Single by Gwen Stefani

from the album You Make It Feel Like Christmas
- Released: October 23, 2020
- Studio: Barefoot Studios (Los Angeles, CA); The Way Station (Beverly Hills, CA);
- Genre: Christmas
- Length: 2:58
- Label: Interscope
- Songwriters: Brent Kutzle; Josh Varnadore; Ryan Tedder;
- Producer: Brent Kutzle

Gwen Stefani singles chronology
| "Happy Anywhere" (2020) | "Here This Christmas" (2020) | "Let Me Reintroduce Myself" (2020) |

Music video
- "Here This Christmas" on YouTube

= Here This Christmas =

2020 single by Gwen Stefani

"Here This Christmas" is a song by American singer and songwriter Gwen Stefani from the 2020 reissued edition of her fourth studio album, You Make It Feel Like Christmas (2017). The song was written and produced by Brent Kutzle, with Ryan Tedder and Josh Varnadore also serving as co-writers. Prior to its release, rumors of new music from Stefani circulated throughout 2020 after releasing "Nobody but You" and "Happy Anywhere", with fiancé Blake Shelton, as singles that year. The former of the three remained a secret until it was released as a single for digital download and streaming on October 23, 2020 by Interscope Records, the same day the rest of the reissued album was distributed. The Hallmark Channel announced that the song would be used in advertisements and played on their SiriusXM radio channel in order to promote their seasonal block of programming called Countdown to Christmas.

"Here This Christmas" is a festive and upbeat Christmas song joined by the sounds of bells, strings, and horns. Additional instrumentation is provided by bass, cello, and electric guitar. The recording process was difficult for Stefani, who felt it was demanding on her vocals. The song's lyrics find her requesting true love for Christmas, as opposed to materialistic items. Music critics deemed the song catchy and it was ultimately included on several lists ranking the best new holiday songs of 2020. However, the song's October release date was criticized. In the United States, the song charted at number five on Billboards Holiday Digital Song Sales chart. It also entered Radiosoittolista's Finnish Airplay chart at number 33. An accompanying music video was released to Stefani's YouTube channel on November 17, 2020. The clip features Stefani and Tedder working on the song together in a recording studio.

== Background and release ==
Stefani released her fourth studio album You Make It Feel Like Christmas, a collection of six original songs and six covers versions of Christmas standards, in October 2017, through Interscope Records.

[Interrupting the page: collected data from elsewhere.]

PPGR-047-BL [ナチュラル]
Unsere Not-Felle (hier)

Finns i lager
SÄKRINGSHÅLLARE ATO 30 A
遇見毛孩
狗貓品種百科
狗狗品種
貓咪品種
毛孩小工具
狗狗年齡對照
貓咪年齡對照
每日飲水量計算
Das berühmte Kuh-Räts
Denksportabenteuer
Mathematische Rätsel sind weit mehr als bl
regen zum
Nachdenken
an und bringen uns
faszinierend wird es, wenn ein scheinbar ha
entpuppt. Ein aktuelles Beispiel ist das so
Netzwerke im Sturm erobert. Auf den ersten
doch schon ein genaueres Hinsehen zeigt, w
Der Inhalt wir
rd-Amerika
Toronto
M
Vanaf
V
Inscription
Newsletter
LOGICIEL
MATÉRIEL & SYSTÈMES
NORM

For the album, she was inspired by her favorite holiday albums from her childhood, such as Vince Guaraldi's A Charlie Brown Christmas (1965) and Emmylou Harris's Light of the Stable (1979). She also worked with American songwriter Justin Tranter and American musician busbee, with the latter of the two also serving as executive producer. You Make It Feel Like Christmas was preceded by the release of lead single "You Make It Feel Like Christmas", a duet with Stefani's then-boyfriend, American singer Blake Shelton. The album was reissued in 2018 with five new bonus tracks, a music video for her cover of "Feliz Navidad" with Chilean singer Mon Laferte, and a new single, "Secret Santa". According to Stefani, the initial 2017 release was successful enough to warrant the new version in 2018.

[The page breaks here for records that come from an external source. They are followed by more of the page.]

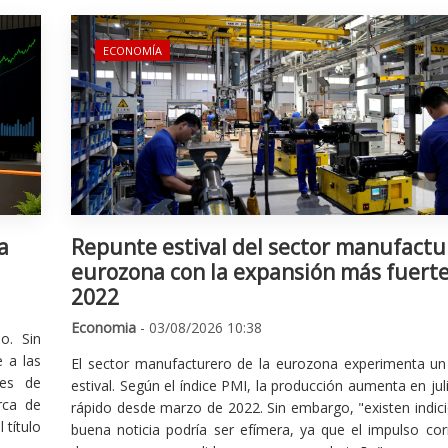
ECONOMÍA
a
Repunte estival del sector manufactu
eurozona con la expansión más fuert
2022
Economia
- 03/08/2026 10:38
o. Sin
 a las
El sector manufacturero de la eurozona experimenta un 
nes de
estival. Según el índice PMI, la producción aumenta en jul
rca de
rápido desde marzo de 2022. Sin embargo, "existen indic
 título
buena noticia podría ser efímera, ya que el impulso cor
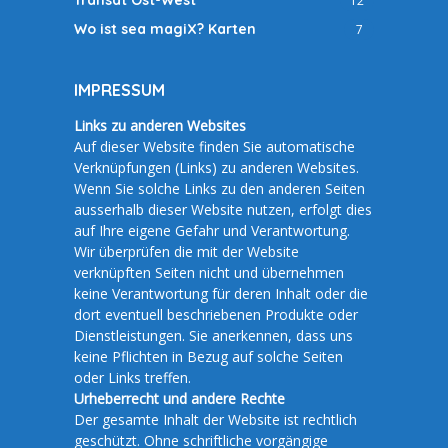
Transat Ost-West
12
Wo ist sea magiX? Karten
7
IMPRESSUM
Links zu anderen Websites
Auf dieser Website finden Sie automatische
Verknüpfungen (Links) zu anderen Websites.
Wenn Sie solche Links zu den anderen Seiten
ausserhalb dieser Website nutzen, erfolgt dies
auf Ihre eigene Gefahr und Verantwortung.
Wir überprüfen die mit der Website
verknüpften Seiten nicht und übernehmen
keine Verantwortung für deren Inhalt oder die
dort eventuell beschriebenen Produkte oder
Dienstleistungen. Sie anerkennen, dass uns
keine Pflichten in Bezug auf solche Seiten
oder Links treffen.
Urheberrecht und andere Rechte
Der gesamte Inhalt der Website ist rechtlich
geschützt. Ohne schriftliche vorgängige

Having this opportunity to harness the incredible talents of Gwen Stefani and Ryan Tedder in the creation and recording of 'Here This Christmas' is a dream come true and I am confident this single will add a whole new dimension to our seasonal programming event and become an instant holiday hit.
— —Michelle Vicary, the executive vice president of programming and network publicity for the Hallmark Channel, commenting on "Here This Christmas".

In 2020, Stefani released two singles with Shelton, "Happy Anywhere" and "Nobody but You". The latter song became Stefani's highest-charting release on the US Billboard Hot 100 since "The Sweet Escape" in 2007. Speculation from music critics of new Stefani material occurred in September 2020, when she began promoting her role as a musical coach on the nineteenth season of the American reality television series The Voice. She teased on October 20, 2020 that new music would be released "really soon". Without prior announcement, a cover of "Sleigh Ride" was released to digital retailers on October 13, 2020. The rest of the album dropped on October 23, with the album's final original song revealed to be "Here This Christmas".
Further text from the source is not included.